File: cog-success.rst

package info (click to toggle)
python-cogapp 3.4.1-1
links: PTS, VCS
area: main
in suites: forky, sid, trixie
size: 332 kB
sloc: python: 3,081; makefile: 55
file content (243 lines) | stat: -rw-r--r-- 10,157 bytes
=============================================
Cog: A Code Generation Tool Written in Python
=============================================

:Category: Business
:Keywords: cpython, code generation, utility, scripting, companion language
:Title: Cog: A Code Generation Tool Written in Python
:Author: Ned Batchelder
:Date: $Date: 2004/05/25 21:12:37 $
:Websites: http://www.nedbatchelder.com/
:Website: http://www.kubisoftware.com/
:Summary: Cog, a general-purpose Python-based code generation tool, is used to speed development of a collaboration system written in C++.
:Logo: images/batchelder-logo.gif

Introduction
------------

`Cog`__ is a simple code generation tool written in Python.  We use it or its 
results every day in the production of Kubi.
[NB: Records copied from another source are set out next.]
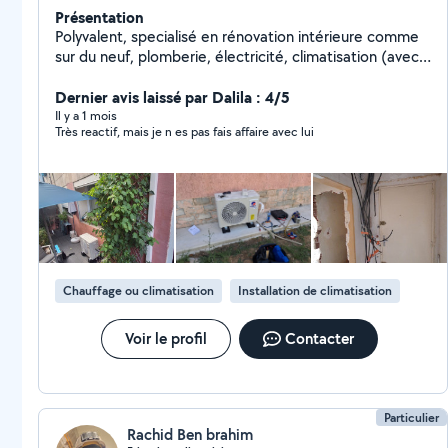
Présentation
Polyvalent, specialisé en rénovation intérieure comme
sur du neuf, plomberie, électricité, climatisation (avec
agrément), placoplatre, (carrelage, peinture...)
Montage dressing, cuisine, fenêtre, volets, portes,
Dernier avis laissé par Dalila : 4/5
meubles. Dépannage fibre optique.
Il y a 1 mois
Très reactif, mais je n es pas fais affaire avec lui
Chauffage ou climatisation
Installation de climatisation
Voir le profil
Contacter
Particulier
Rachid Ben brahim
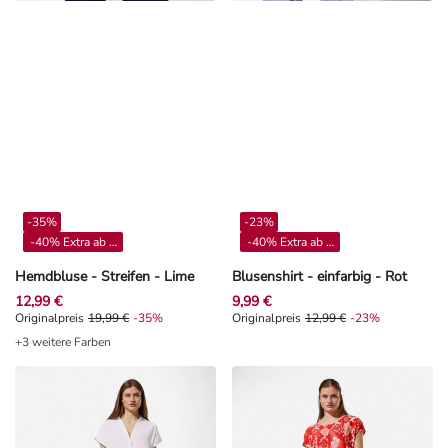
-35%
-23%
-40% Extra ab 4**
-40% Extra ab 4**
Hemdbluse - Streifen - Lime
Blusenshirt - einfarbig - Rot
12,99 €
9,99 €
Originalpreis 19,99 €, Rabat -35%
Originalpreis
19,99 €
-35%
Originalpreis 12,99 €, Rabat -23%
Originalpreis
12,99 €
-23%
+3 weitere Farben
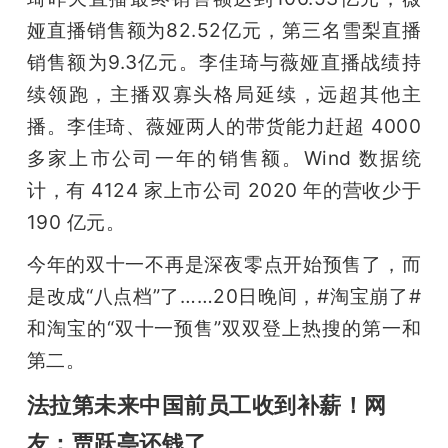
娅直播销售额为82.52亿元，第三名雪梨直播
销售额为9.3亿元。李佳琦与薇娅直播战绩持
续领跑，主播双寡头格局延续，远超其他主
播。李佳琦、薇娅两人的带货能力赶超 4000 
多家上市公司一年的销售额。Wind 数据统
计，有 4124 家上市公司 2020 年的营收少于 
190 亿元。
今年的双十一不再是深夜零点开始预售了，而
是改成“八点档”了……20日晚间，#淘宝崩了#
和淘宝的“双十一预售”双双登上热搜的第一和
第二。
法拉第未来中国前员工收到补薪！网
友：贾跃亭还钱了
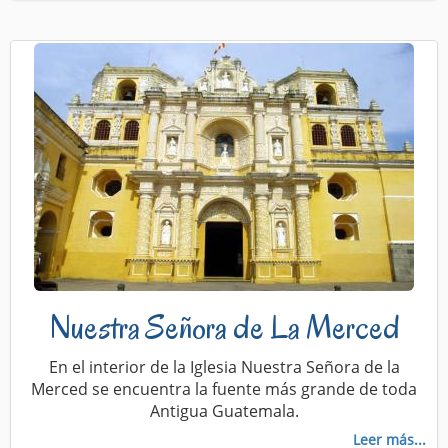
Nuestra Señora de La Merced
En el interior de la Iglesia Nuestra Señora de la
Merced se encuentra la fuente más grande de toda
Antigua Guatemala.
Leer más...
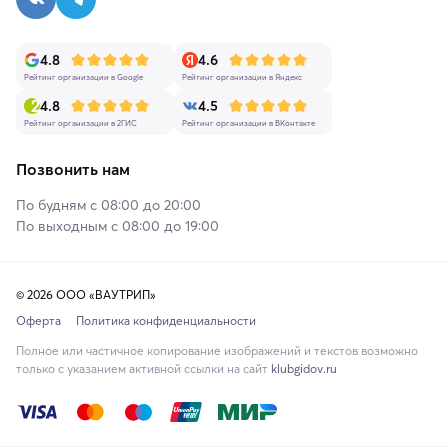
4.8
4.6
Рейтинг организации в Google
Рейтинг организации в Яндекс
4.8
4.5
Рейтинг организации в 2ГИС
Рейтинг организации в ВКонтакте
Позвонить нам
По будням с 08:00 до 20:00
По выходным с 08:00 до 19:00
© 2026 ООО «ВАУТРИП»
Оферта
Политика конфиденциальности
Полное или частичное копирование изображений и текстов возможно
только с указанием активной ссылки на сайт
klubgidov.ru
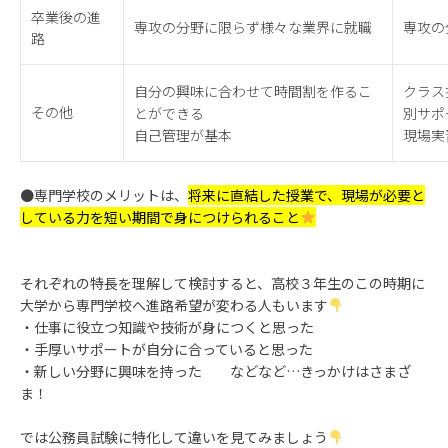
卒業後の進
専攻の分野に限らず様々な業界に就職
専攻の
路
自分の興味に合わせて時間割を作るこ
クラス
その他
とができる
別サポ
自己管理が基本
現場実
●専門学校のメリットは、
将来に直結した授業で、現場が必要と
している力を短い期間で身につけられること
それぞれの特長を理解して検討すると、高校３年生のこの時期に
大学から専門学校へ進路希望が変わる人もいます
・仕事に役立つ知識や技術が身につくと思った
・手厚いサポートが自分に合っていると思った
・新しい分野に興味を持った などなど…きっかけはさまざ
ま！
では公務員試験に特化して違いを見てみましょう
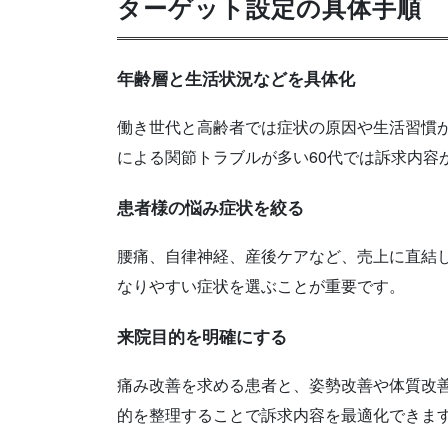
ターゲット設定の具体手順
年齢層と生活状況などを具体化
働き世代と高齢者では症状の原因や生活習慣が
による関節トラブルが多い60代では訴求内容
患者様の悩み症状を絞る
腰痛、自律神経、産後ケアなど、売上に直結
なりやすい症状を選ぶことが重要です。
来院目的を明確にする
痛み改善を求める患者と、姿勢改善や体質改
的を整理することで訴求内容を最適化できま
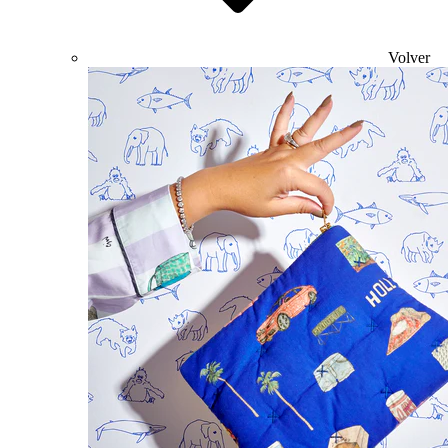
Volver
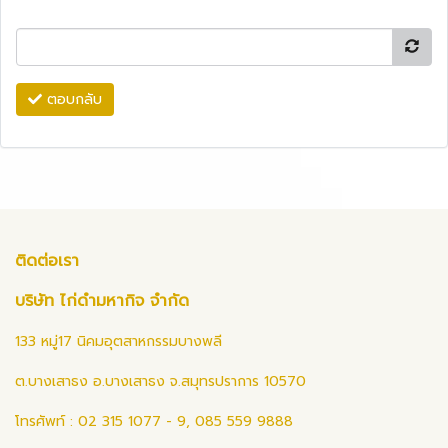
ตอบกลับ
ติดต่อเรา
บริษัท ไก่ดำมหากิจ จำกัด
133 หมู่17 นิคมอุตสาหกรรมบางพลี
ต.บางเสาธง อ.บางเสาธง จ.สมุทรปราการ 10570
โทรศัพท์ : 02 315 1077 - 9, 085 559 9888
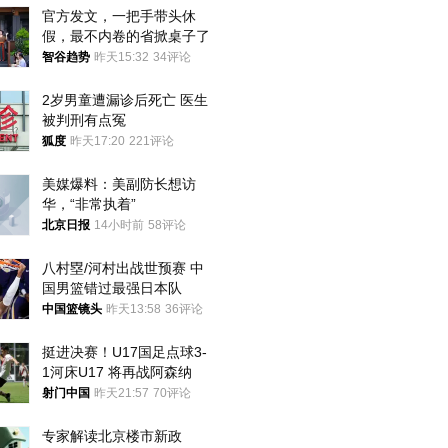
官方发文，一把手带头休
假，最不内卷的省掀桌子了
智谷趋势
昨天15:32
34评论
2岁男童遭漏诊后死亡 医生
被判刑有点冤
狐度
昨天17:20
221评论
美媒爆料：美副防长想访
华，“非常执着”
北京日报
14小时前
58评论
八村塁/河村出战世预赛 中
国男篮错过最强日本队
中国篮镜头
昨天13:58
36评论
挺进决赛！U17国足点球3-
1河床U17 将再战阿森纳
射门中国
昨天21:57
70评论
专家解读北京楼市新政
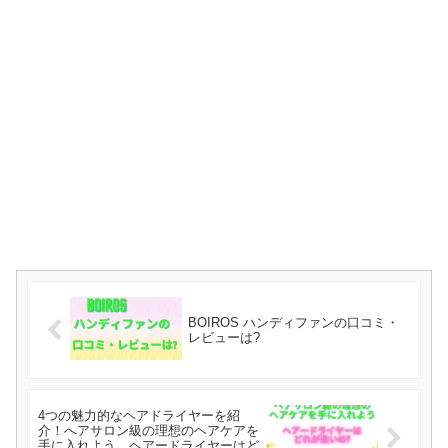
BOIROS ハンディファンの口コミ・
レビューは?
4つの魅力的なヘアドライヤーを紹
介！へアサロン級の理想のヘアケアを
手に入れよう ヘアードライヤーはど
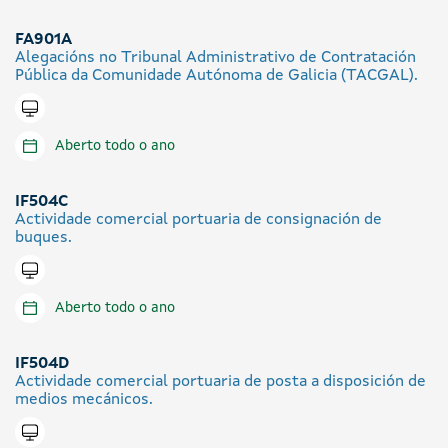
FA901A
Alegacións no Tribunal Administrativo de Contratación
Pública da Comunidade Autónoma de Galicia (TACGAL).
Tramitar en liña
Aberto todo o ano
IF504C
Actividade comercial portuaria de consignación de
buques.
Tramitar en liña
Aberto todo o ano
IF504D
Actividade comercial portuaria de posta a disposición de
medios mecánicos.
Tramitar en liña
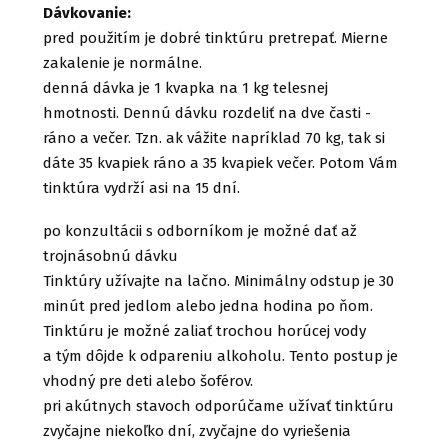
Dávkovanie:
pred použitím je dobré tinktúru pretrepať. Mierne
zakalenie je normálne.
denná dávka je 1 kvapka na 1 kg telesnej
hmotnosti. Dennú dávku rozdeliť na dve časti -
ráno a večer. Tzn. ak vážite napríklad 70 kg, tak si
dáte 35 kvapiek ráno a 35 kvapiek večer. Potom Vám
tinktúra vydrží asi na 15 dní.
po konzultácii s odborníkom je možné dať až
trojnásobnú dávku
Tinktúry užívajte na lačno. Minimálny odstup je 30
minút pred jedlom alebo jedna hodina po ňom.
Tinktúru je možné zaliať trochou horúcej vody
a tým dôjde k odpareniu alkoholu. Tento postup je
vhodný pre deti alebo šoférov.
pri akútnych stavoch odporúčame užívať tinktúru
zvyčajne niekoľko dní, zvyčajne do vyriešenia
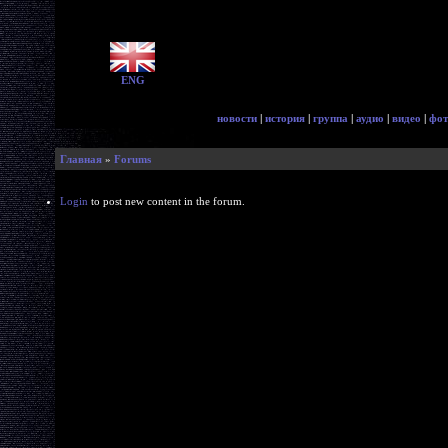
ENG
новости
|
история
|
группа
|
аудио
|
видео
|
фот
Главная
»
Forums
Login
to post new content in the forum.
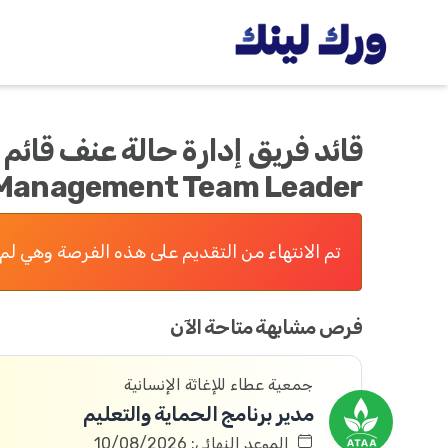
Management Team Leader).
تم الانتهاء من التقديم على هذه الفرصة وهي لم 
فرص مشابهة متاحة الآن
جمعية عطاء للإغاثة الإنسانية
مدير برنامج الحماية والتعليم
الموعد النهائي: 10/08/2026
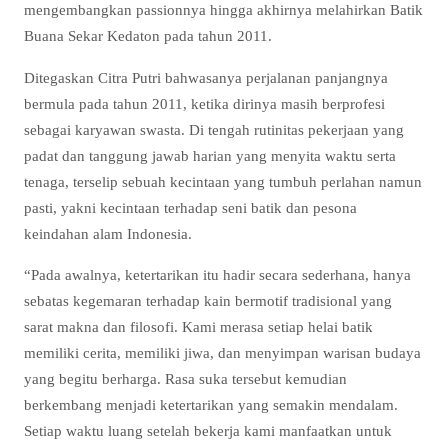
mengembangkan passionnya hingga akhirnya melahirkan Batik
Buana Sekar Kedaton pada tahun 2011.
Ditegaskan Citra Putri bahwasanya perjalanan panjangnya
bermula pada tahun 2011, ketika dirinya masih berprofesi
sebagai karyawan swasta. Di tengah rutinitas pekerjaan yang
padat dan tanggung jawab harian yang menyita waktu serta
tenaga, terselip sebuah kecintaan yang tumbuh perlahan namun
pasti, yakni kecintaan terhadap seni batik dan pesona
keindahan alam Indonesia.
“Pada awalnya, ketertarikan itu hadir secara sederhana, hanya
sebatas kegemaran terhadap kain bermotif tradisional yang
sarat makna dan filosofi. Kami merasa setiap helai batik
memiliki cerita, memiliki jiwa, dan menyimpan warisan budaya
yang begitu berharga. Rasa suka tersebut kemudian
berkembang menjadi ketertarikan yang semakin mendalam.
Setiap waktu luang setelah bekerja kami manfaatkan untuk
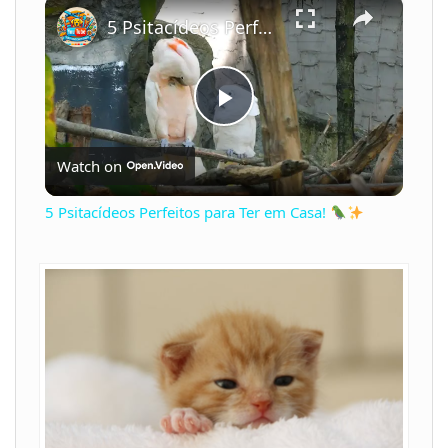
×
5 Psitacídeos Perfeitos para Ter em Casa!
P
Watch on
l
5 Psitacídeos Perfeitos para Ter em Casa!
a
y
V
i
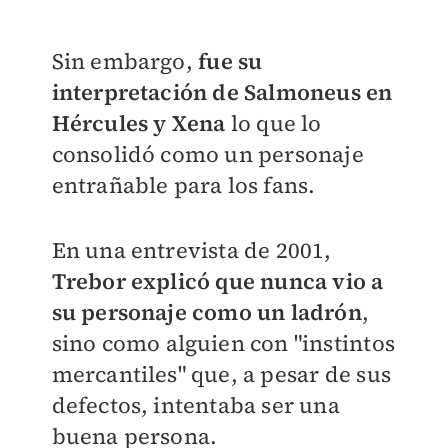
Sin embargo,
fue su
interpretación de Salmoneus en
Hércules y Xena
lo que lo
consolidó como un personaje
entrañable para los fans.
En una entrevista de 2001,
Trebor explicó que nunca vio a
su personaje como un ladrón
,
sino como alguien con "instintos
mercantiles" que, a pesar de sus
defectos, intentaba ser una
buena persona.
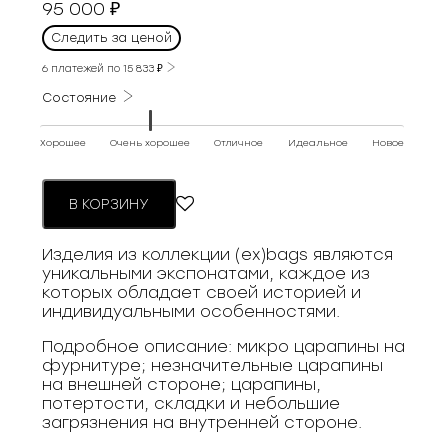
95 000
₽
Следить за ценой
6 платежей по
15 833
₽
Состояние
Хорошее
Очень хорошее
Отличное
Идеальное
Новое
В КОРЗИНУ
Изделия из коллекции (ex)bags являются
уникальными экспонатами, каждое из
которых обладает своей историей и
индивидуальными особенностями.
Подробное описание: микро царапины на
фурнитуре; незначительные царапины
на внешней стороне; царапины,
потертости, складки и небольшие
загрязнения на внутренней стороне.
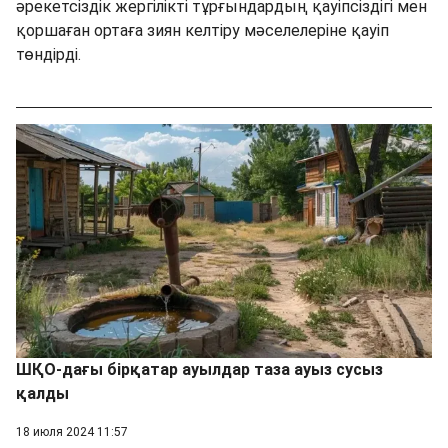
әрекетсіздік жергілікті тұрғындардың қауіпсіздігі мен
қоршаған ортаға зиян келтіру мәселелеріне қауіп
төндірді.
ШҚО-дағы бірқатар ауылдар таза ауыз сусыз
қалды
18 июля 2024 11:57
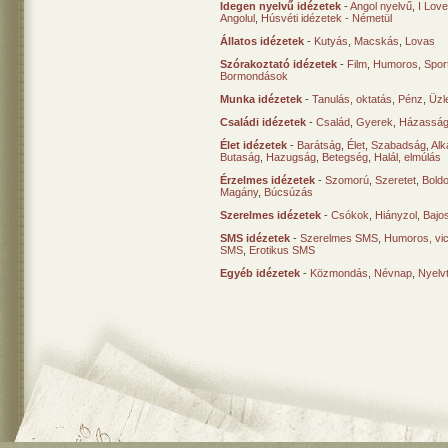
Idegen nyelvű idézetek
-
Angol nyelvű
,
I Lov
Angolul
,
Húsvéti idézetek - Németül
Állatos idézetek
-
Kutyás
,
Macskás
,
Lovas
Szórakoztató idézetek
-
Film
,
Humoros
,
Spor
Bormondások
Munka idézetek
-
Tanulás, oktatás
,
Pénz
,
Üzle
Családi idézetek
-
Család
,
Gyerek
,
Házasság
Élet idézetek
-
Barátság
,
Élet
,
Szabadság
,
Al
Butaság
,
Hazugság
,
Betegség
,
Halál, elmúlás
Érzelmes idézetek
-
Szomorú
,
Szeretet
,
Bold
Magány
,
Búcsúzás
Szerelmes idézetek
-
Csókok
,
Hiányzol
,
Bajo
SMS idézetek
-
Szerelmes SMS
,
Humoros, vi
SMS
,
Erotikus SMS
Egyéb idézetek
-
Közmondás
,
Névnap
,
Nyelv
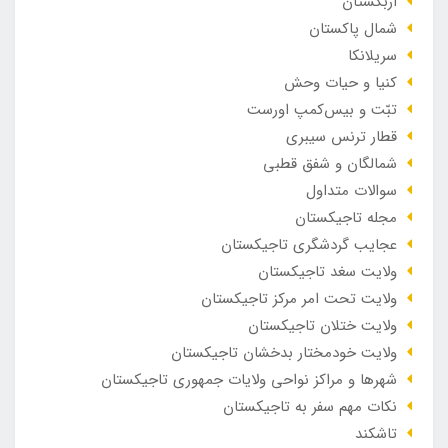
ازبکستان
شمال پاکستان
سریلانکا
کنیا و حیات وحش
تبّت و بیس‌کمپ اورست
قطار ترنس سیبری
شمالگان و شفق قطبی
سوالات متداول
مجله تاجیکستان
عجایب گردشگری تاجیکستان
ولایت سغد تاجیکستان
ولایت تحت امر مرکز تاجیکستان
ولایت ختلان تاجیکستان
ولایت خودمختار بدخشان تاجیکستان
شهرها و مراکز نواحی ولایات جمهوری تاجیکستان
نکات مهم سفر به تاجیکستان
تاشکند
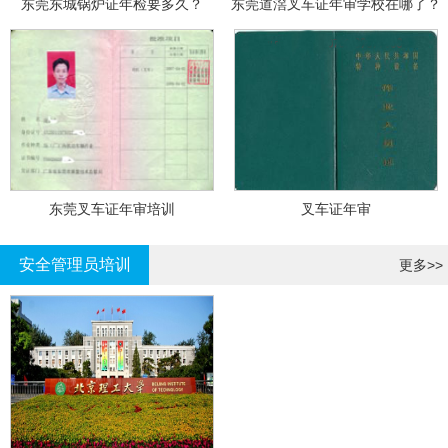
东莞东城锅炉证年检要多久？
东莞道滘叉车证年审学校在哪了？
东莞叉车证年审培训
叉车证年审
安全管理员培训
更多>>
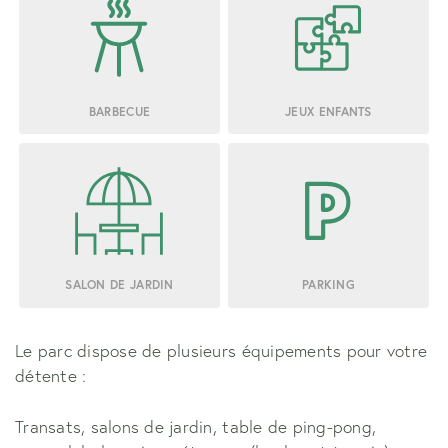
BARBECUE
JEUX ENFANTS
SALON DE JARDIN
PARKING
Le parc dispose de plusieurs équipements pour votre
détente :
Transats, salons de jardin, table de ping-pong,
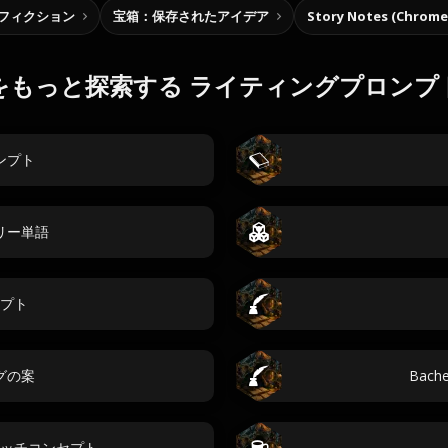
フィクション
宝箱：保存されたアイデア
Story Notes (Chro
をもっと探索する ライティングプロンプ
ンプト
リー単語
プト
グの案
Bache
ッチコンセプト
__ http://www.nedbatchelder.com/code/cog

`Kubi`__ is a collaboration system embodied in a handful of different products.
We have a schema that describes the representation of customers'
collaboration data: discussion topics, documents, calendar events, and so on.
This data has to be handled in many ways: stored in a number of different
data stores, shipped over the wire in an XML representation, manipulated in
memory using traditional C++ objects, presented for debugging, and reasoned
about to assess data validity, to name a few.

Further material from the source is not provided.